Mark, the Peeping Tom of the title, works in a film studio and sells cheesecake photos to porn shops in his spare time. Another of his hobbies is making a documentary film showing the expressions of terror on women's faces as he kills them. He's the quiet boy-next-door psycho-killer who everybody always describes to the news reporters as the last person they would ever suspect of being capable of such horrible crimes. When his next-door neighbor Helen pays a visit, he shows her an old black-and-white movie made by his father when Mark was a young boy. He explains that his father, a brilliant biologist, was interested in the reactions of the nervous system to fear, especially in children. He filmed Mark continually as he was growing up because he wanted a record of a growning child. In the home movie, we see Mark sleeping in bed as a lizard is dropped on his bed.
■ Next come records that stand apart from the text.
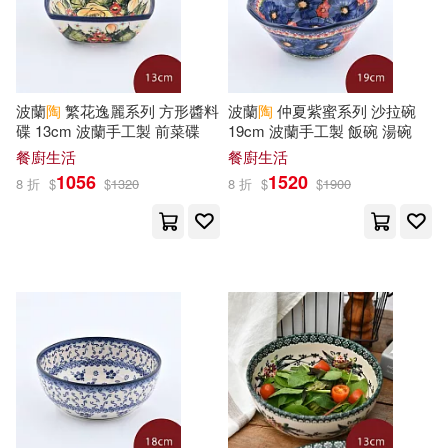
陳長海（主編）(69)
本週上市新品(108)
時報出版(240)
チェリーズ(58)
電子工業出版社(222)
電子書
波蘭
陶
繁花逸麗系列 方形醬料
波蘭
陶
仲夏紫蜜系列 沙拉碗
(可複選)
碟 13cm 波蘭手工製 前菜碟
19cm 波蘭手工製 飯碗 湯碗
プレステージ出版（写真集）(58)
長鴻出版社(207)
餐廚生活
餐廚生活
適合手機平板閱讀(3414)
1056
1520
8 折
$
$
1320
8 折
$
$
1900
陶汐語(58)
中國人口出版社(204)
適合平板閱讀(5214)
Mary Pope/ Murdocca(57)
親子天下(204)
免費電子書(120)
Sal (ILT)(57)
社會科學文獻出版社(192)
グローバルメディアエンタテイン
其他
(可複選)
メント(54)
幼福(182)
青文(182)
幼福編輯部(54)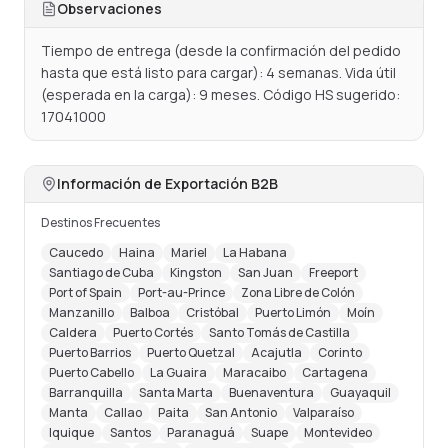
Observaciones
Tiempo de entrega (desde la confirmación del pedido 
hasta que está listo para cargar): 4 semanas. Vida útil 
(esperada en la carga): 9 meses. Código HS sugerido: 
17041000
Información de Exportación B2B
Destinos Frecuentes
Caucedo
Haina
Mariel
La Habana
Santiago de Cuba
Kingston
San Juan
Freeport
Port of Spain
Port-au-Prince
Zona Libre de Colón
Manzanillo
Balboa
Cristóbal
Puerto Limón
Moín
Caldera
Puerto Cortés
Santo Tomás de Castilla
Puerto Barrios
Puerto Quetzal
Acajutla
Corinto
Puerto Cabello
La Guaira
Maracaibo
Cartagena
Barranquilla
Santa Marta
Buenaventura
Guayaquil
Manta
Callao
Paita
San Antonio
Valparaíso
Iquique
Santos
Paranaguá
Suape
Montevideo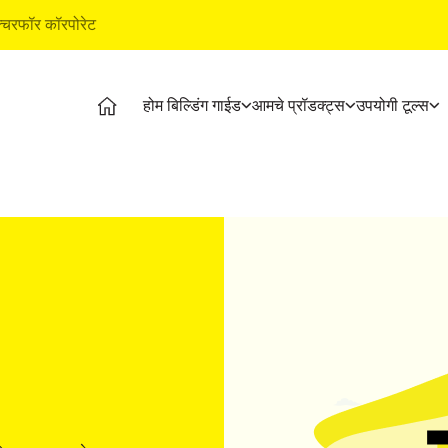
क्चर
फॉर कॉरपोरेट
होम बिल्डिंग गाईड
आमचे प्रॉडक्ट्स
उपयोगी टूल्स
ग गाईड
प्रॉडक्ट्स
अल्ट्राटेक बिल्डिंग प्रॉडक्ट्स
उपयोगी 
 स्टेजेस
अल्ट्राटेक सिमेंट
वॉटरप्रूफिंग सिस्टीम
कॉस्ट कॅ
नल व्हिडिओज
अल्ट्राटेक वेदर प्लस
स्टाईल इपॉक्सी ग्राऊट
स्टोर ल
्टीकल्स
रेडी मिक्स काँक्रीट
टाइल & मार्बल फिटिंग सिस्टीम
प्रॉडक्ट
न्स
अल्ट्राटेक बिल्डिंग सोल्युशन्स
इएमआय क
टाइल कॅल
ग बेसिक्स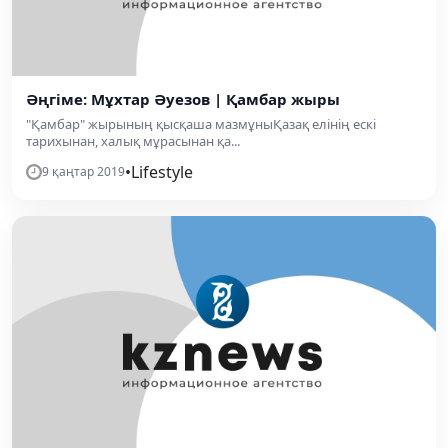
Әңгіме: Мұхтар Әуезов | Қамбар жыры
"Қамбар" жырының қысқаша мазмұныҚазақ елінің ескі
тарихынан, халық мұрасынан қа...
•
Lifestyle
9 қаңтар 2019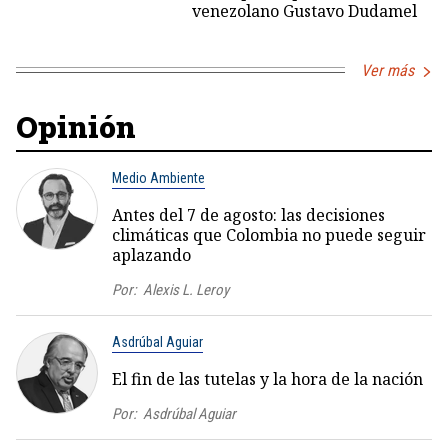
venezolano Gustavo Dudamel
Ver más
Opinión
Medio Ambiente
Antes del 7 de agosto: las decisiones
climáticas que Colombia no puede seguir
aplazando
Por:
Alexis L. Leroy
Asdrúbal Aguiar
El fin de las tutelas y la hora de la nación
Por:
Asdrúbal Aguiar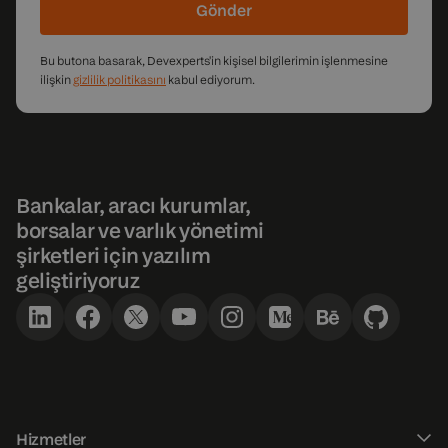
Gönder
Bu butona basarak, Devexperts'in kişisel bilgilerimin işlenmesine
ilişkin
gizlilik politikasını
kabul ediyorum.
Bankalar, aracı kurumlar,
borsalar ve varlık yönetimi
şirketleri için yazılım
geliştiriyoruz
Hizmetler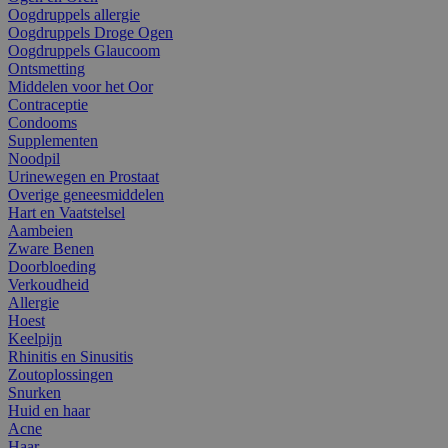
Oogdruppels allergie
Oogdruppels Droge Ogen
Oogdruppels Glaucoom
Ontsmetting
Middelen voor het Oor
Contraceptie
Condooms
Supplementen
Noodpil
Urinewegen en Prostaat
Overige geneesmiddelen
Hart en Vaatstelsel
Aambeien
Zware Benen
Doorbloeding
Verkoudheid
Allergie
Hoest
Keelpijn
Rhinitis en Sinusitis
Zoutoplossingen
Snurken
Huid en haar
Acne
Haar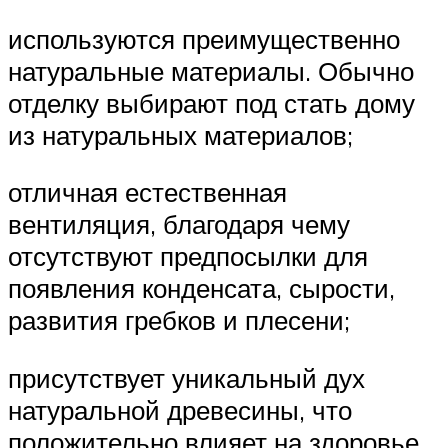
используются преимущественно
натуральные материалы. Обычно
отделку выбирают под стать дому
из натуральных материалов;
отличная естественная
вентиляция, благодаря чему
отсутствуют предпосылки для
появления конденсата, сырости,
развития гребков и плесени;
присутствует уникальный дух
натуральной древесины, что
положительно влияет на здоровье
He wakes up terrified as the lizard crawls around the bedcovers then towards him. (I probably would have been thrilled if lizards dropped on me when I was young, but it's probably more terrifying for a young English boy since they hardly have any lizards there.) The movie also contains footage of Mark and his father spying on a couple kissing in a park. These things are obviously shown to give us the psychological background for his psycopathic behavior - his father's "research." If the root of real mental problems were as simple as they are shown here, and as they are usually depicted in movies, then we'd all be perfectly sane and all the anti-depressant drug manufacturers and the rest of the mental-health-industrial-complex would be bankrupt. Wouldn't that be nice.

The lizard appears to be a type of Agamid lizard, but that's the best I can do on the ID. It's not a species not native to England, where the movie was made.